Exercise description: Copy every line of the entries that includes the word "Dedicated".

Data supplied:
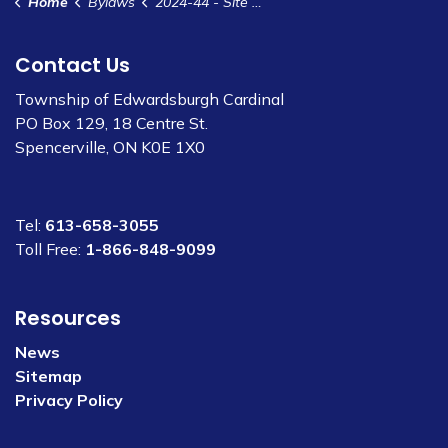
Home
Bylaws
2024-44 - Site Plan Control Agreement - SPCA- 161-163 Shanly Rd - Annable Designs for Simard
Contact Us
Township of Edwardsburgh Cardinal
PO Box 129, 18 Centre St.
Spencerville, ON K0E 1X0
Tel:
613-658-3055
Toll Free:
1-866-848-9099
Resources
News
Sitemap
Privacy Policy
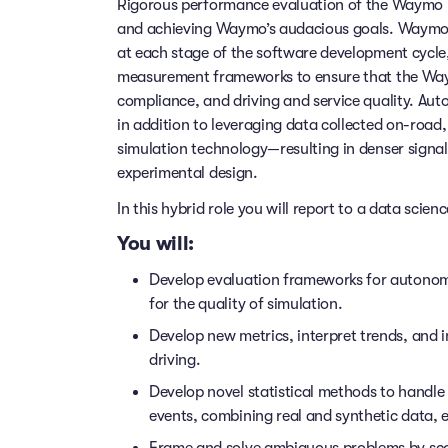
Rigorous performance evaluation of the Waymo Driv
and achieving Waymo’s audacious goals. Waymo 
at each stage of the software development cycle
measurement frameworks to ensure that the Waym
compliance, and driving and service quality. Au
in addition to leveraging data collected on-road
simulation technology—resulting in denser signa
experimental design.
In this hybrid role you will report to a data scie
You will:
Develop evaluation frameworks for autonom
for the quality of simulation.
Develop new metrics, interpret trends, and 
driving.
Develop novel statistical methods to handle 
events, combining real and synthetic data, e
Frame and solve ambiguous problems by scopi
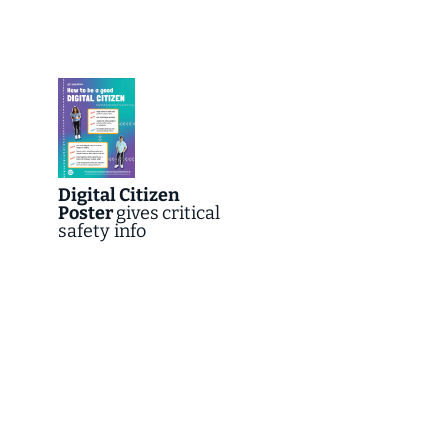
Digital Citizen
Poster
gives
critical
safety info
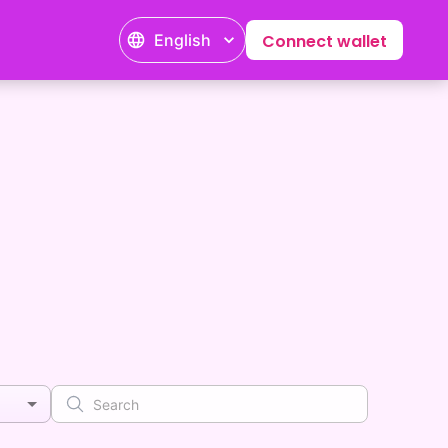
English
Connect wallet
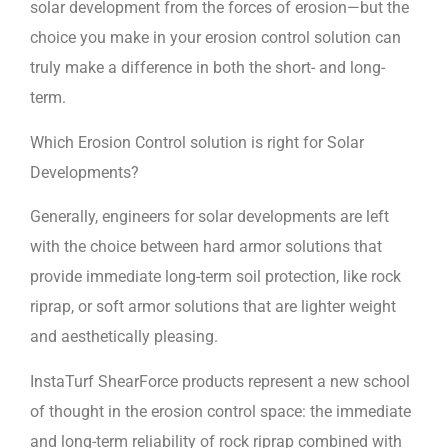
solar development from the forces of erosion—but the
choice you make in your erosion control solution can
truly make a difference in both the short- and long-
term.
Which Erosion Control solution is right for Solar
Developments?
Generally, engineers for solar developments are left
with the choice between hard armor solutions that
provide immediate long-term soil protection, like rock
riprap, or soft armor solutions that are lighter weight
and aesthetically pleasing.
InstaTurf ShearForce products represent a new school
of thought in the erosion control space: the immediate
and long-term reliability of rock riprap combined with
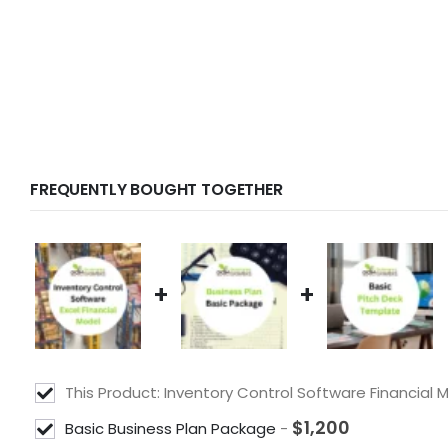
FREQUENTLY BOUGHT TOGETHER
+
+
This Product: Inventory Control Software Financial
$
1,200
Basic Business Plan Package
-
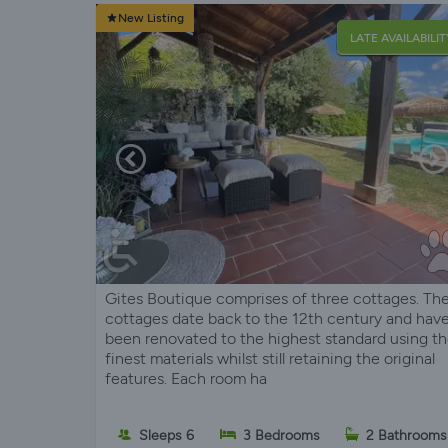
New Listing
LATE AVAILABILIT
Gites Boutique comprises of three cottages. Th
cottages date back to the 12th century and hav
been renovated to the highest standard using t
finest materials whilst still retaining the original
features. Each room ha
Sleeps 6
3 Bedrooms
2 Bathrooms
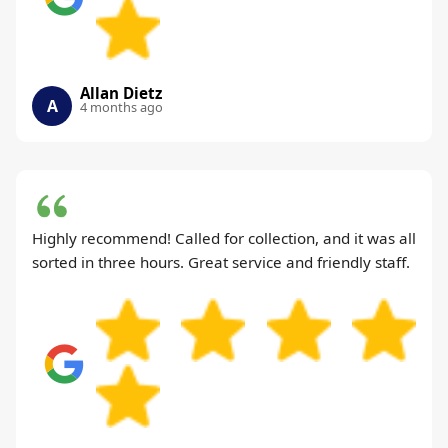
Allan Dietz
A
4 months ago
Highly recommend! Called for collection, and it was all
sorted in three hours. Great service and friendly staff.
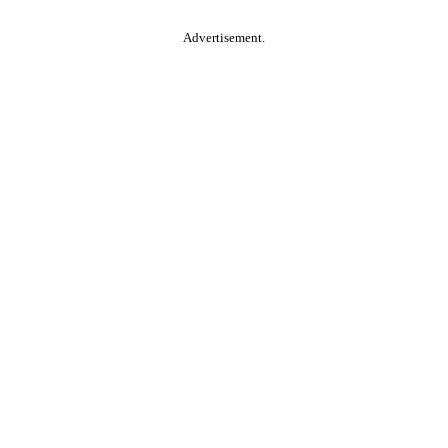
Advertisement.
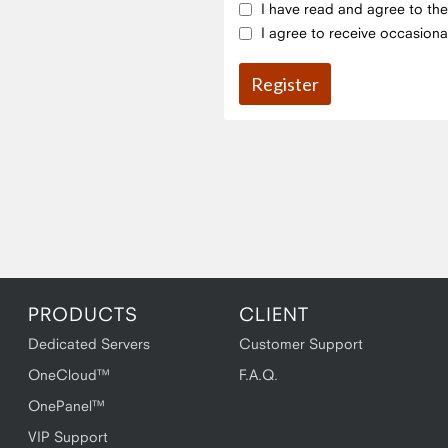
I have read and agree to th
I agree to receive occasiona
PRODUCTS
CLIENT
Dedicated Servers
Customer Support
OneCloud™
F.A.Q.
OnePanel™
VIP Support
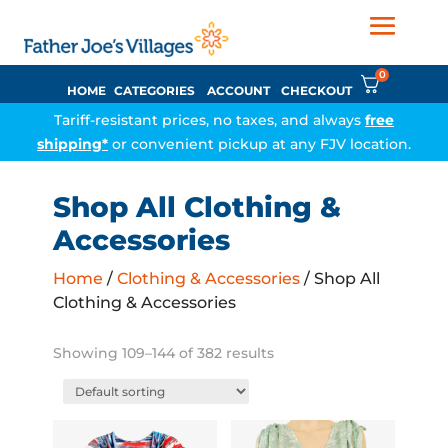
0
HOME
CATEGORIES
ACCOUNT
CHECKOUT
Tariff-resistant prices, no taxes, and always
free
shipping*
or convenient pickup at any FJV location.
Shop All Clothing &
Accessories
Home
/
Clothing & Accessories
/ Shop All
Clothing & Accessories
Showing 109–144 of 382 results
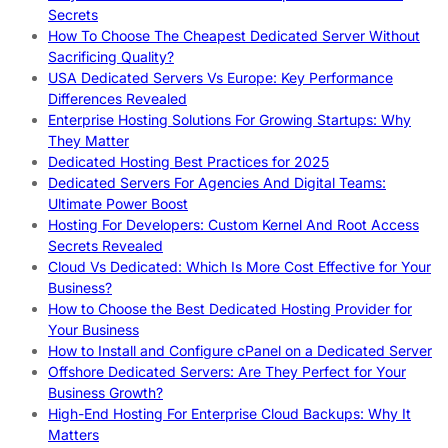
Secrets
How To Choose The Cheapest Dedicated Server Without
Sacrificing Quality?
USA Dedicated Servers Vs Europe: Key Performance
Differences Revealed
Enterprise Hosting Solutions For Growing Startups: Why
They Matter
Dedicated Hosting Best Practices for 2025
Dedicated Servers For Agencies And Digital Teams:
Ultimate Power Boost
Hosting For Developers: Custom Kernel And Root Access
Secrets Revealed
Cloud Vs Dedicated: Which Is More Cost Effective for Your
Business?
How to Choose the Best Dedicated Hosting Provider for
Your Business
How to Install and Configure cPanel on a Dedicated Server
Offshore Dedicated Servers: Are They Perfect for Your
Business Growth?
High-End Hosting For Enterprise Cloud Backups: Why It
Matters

Finished exercise:
Dedicated Servers
How To Choose The Cheapest Dedicated Server Without
USA Dedicated Servers Vs Europe: Key Performance
Dedicated Hosting Best Practices for 2025
Dedicated Servers For Agencies And Digital Teams:
Cloud Vs Dedicated: Which Is More Cost Effective for Your
How to Choose the Best Dedicated Hosting Provider for
How to Install and Configure cPanel on a Dedicated Server
Offshore Dedicated Servers: Are They Perfect for Your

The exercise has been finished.